WHAT YOU NEED TO DO: Print the records exactly as given.

Records from a data collection:
**********

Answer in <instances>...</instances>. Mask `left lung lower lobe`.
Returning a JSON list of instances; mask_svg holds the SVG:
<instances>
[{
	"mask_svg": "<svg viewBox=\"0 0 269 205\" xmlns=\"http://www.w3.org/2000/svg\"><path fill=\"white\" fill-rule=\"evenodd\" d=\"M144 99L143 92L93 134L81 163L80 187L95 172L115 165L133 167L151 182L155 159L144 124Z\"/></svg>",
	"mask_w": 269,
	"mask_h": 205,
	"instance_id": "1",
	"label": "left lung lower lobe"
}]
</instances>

**********

EXERCISE RESPONSE:
Answer in <instances>...</instances>. Mask `left lung lower lobe`.
Returning a JSON list of instances; mask_svg holds the SVG:
<instances>
[{
	"mask_svg": "<svg viewBox=\"0 0 269 205\" xmlns=\"http://www.w3.org/2000/svg\"><path fill=\"white\" fill-rule=\"evenodd\" d=\"M144 99L143 92L93 134L81 163L80 187L95 172L115 165L133 167L151 182L155 159L144 124Z\"/></svg>",
	"mask_w": 269,
	"mask_h": 205,
	"instance_id": "1",
	"label": "left lung lower lobe"
}]
</instances>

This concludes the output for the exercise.